Introduction

Introduction

Prostate cancer is diagnosed through a range of tests. These include measuring serum prostate-specific antigen (PSA) levels, digital rectal examination, rectal ultrasound, imaging tests such as MRI or CT scans and prostate biopsy. Biopsy specimens are scored based on the appearance of the prostate cells under a microscope. This is a form of tumour grading which gives an indication of the abnormality of the prostate cells. The most common system used is the Gleason score. This is used to help predict disease outcome; cancers with higher Gleason scores are more aggressive and are associated with worse prognoses. Tumours are also staged to determine how far the cancer has spread, most commonly using the TNM (tumour, node, metastasis) system.

Based on the results of these tests, people with prostate cancer are categorised into 1 of 3 risk groups (often called D'Amico risk classification). The criteria for the different risk groups are outlined in NICE's guideline on prostate cancer: diagnosis and treatment, and the classification is used to help guide treatment decisions. The groups are as follows:

  • Low risk: PSA score of less than 10 ng/ml, and small size tumour confined within the prostate (T1–T2a), and biopsy result showing a Gleason score of less than 6.
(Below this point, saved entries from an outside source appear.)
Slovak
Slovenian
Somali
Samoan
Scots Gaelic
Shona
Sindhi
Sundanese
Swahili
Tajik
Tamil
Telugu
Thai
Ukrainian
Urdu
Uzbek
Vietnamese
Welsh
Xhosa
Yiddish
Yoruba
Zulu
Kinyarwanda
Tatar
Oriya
  • Intermediate risk: PSA score of 10–20 ng/ml, or tumour confined to the prostate involving more than 50% of 1 lobe (T2b), or biopsy results showing a Gleason score of 7.

  • High risk: PSA score of more than 20 ng/ml, or tumour confined to the prostate involving both lobes (T2c and above), or biopsy results showing a Gleason score of 8–10.
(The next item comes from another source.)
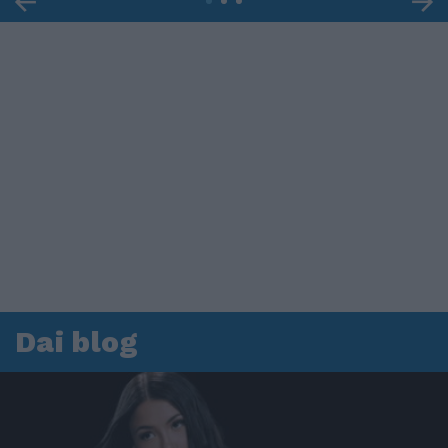
Dai blog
Clinicians can also use nomograms (mathematical models) to help make decisions about treatment. A nomogram predicts long-term outcomes in people with prostate cancer. Nomograms can use various factors including TNM, PSA level and Gleason score to estimate the risk of the cancer spreading to other parts of the body or recurrence after treatment (surgery or radiotherapy).

Depending on their risk group, people with prostate cancer may be offered the following options:

  • Watchful waiting, where no treatment is given, but patients are monitored for signs of change. If symptoms of progressive disease are found, treatment aims to control the cancer rather than cure it.

  • Active surveillance, where no treatment is given, but patients are closely monitored for signs of change. If any changes are found, treatment aims to cure the cancer.

  • Radical prostatectomy (surgical removal of the prostate) with or without removal of lymph nodes.

  • External beam radiotherapy with or without brachytherapy (internal radiotherapy).

  • Brachytherapy alone.

  • Hormonal therapy.

For many people prostate cancer can be cured with surgery or radiotherapy, but in around 1 in 3 cases the cancer comes back some time after treatment. PSA levels are used to monitor this. An increase in the levels of PSA is called biochemical recurrence and may indicate that further treatment is needed (Cancer Research UK 2014d).

Despite the routine use of risk classification and nomograms to categorise prostate cancer, these tools have some limitations. These include the lack of patient specificity, which may lead to misclassifications and to over- or under-treatment. A more personalised approach for assigning risk categories to people diagnosed with prostate cancer may improve accuracy and, therefore, appropriateness of treatment.